* [TASK BRIEF]: All lines in the data that hold the word "signature" need copying.

* [EXTRACTED ENTRIES]:
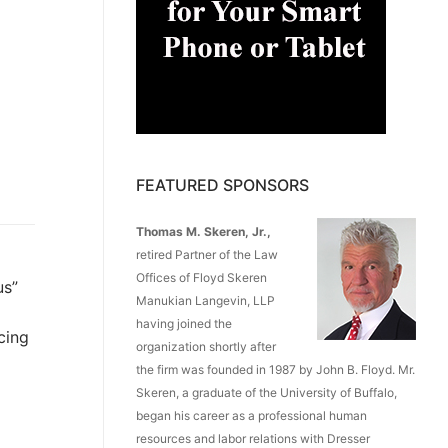
FEATURED SPONSORS
Thomas M. Skeren, Jr.,
retired Partner of the Law
Offices of Floyd Skeren
us”
Manukian Langevin, LLP
having joined the
cing
organization shortly after
the firm was founded in 1987 by John B. Floyd. Mr.
Skeren, a graduate of the University of Buffalo,
began his career as a professional human
resources and labor relations with Dresser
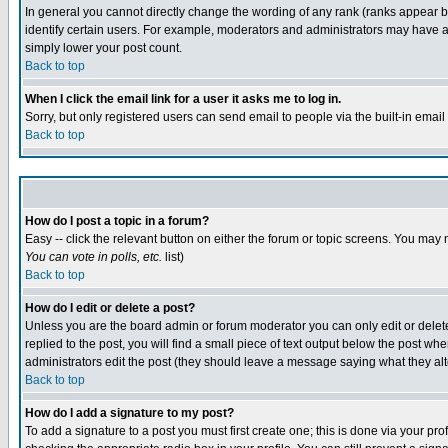
In general you cannot directly change the wording of any rank (ranks appear 
identify certain users. For example, moderators and administrators may have a 
simply lower your post count.
Back to top
When I click the email link for a user it asks me to log in.
Sorry, but only registered users can send email to people via the built-in emai
Back to top
How do I post a topic in a forum?
Easy -- click the relevant button on either the forum or topic screens. You may 
You can vote in polls, etc.
list)
Back to top
How do I edit or delete a post?
Unless you are the board admin or forum moderator you can only edit or delete 
replied to the post, you will find a small piece of text output below the post when
administrators edit the post (they should leave a message saying what they a
Back to top
How do I add a signature to my post?
To add a signature to a post you must first create one; this is done via your p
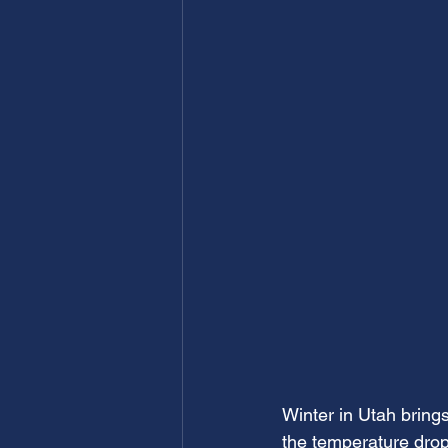
Winter in Utah bring
the temperature drop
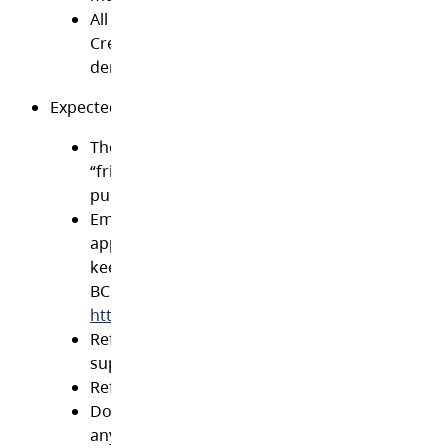
All students and faculty should also adhere to 
Creative Commons licenses where the author/a
denotes what media may be shared, remixed o
Expected behaviour on social media websites
The District suggests that employees refrain f
“friending” students and parents unless it is fo
purpose of enhancing teaching and learning
Employees must at all times conduct themselv
appropriately on social media sites and elsewh
keeping with professional standards defined b
BCCT. The standards may be viewed at
http://www.bcct.ca/Standards/StandardsOverv
Refrain from commenting on your employer,
supervisor or co-ˇworkers
Refrain from posting inappropriate comments
Do not disclose personal or private informatio
anyone without their consent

* [WRITTEN RESPONSE]:
How do I add a signature to my post?
To add a signature to a post you must first create one; this is done via your p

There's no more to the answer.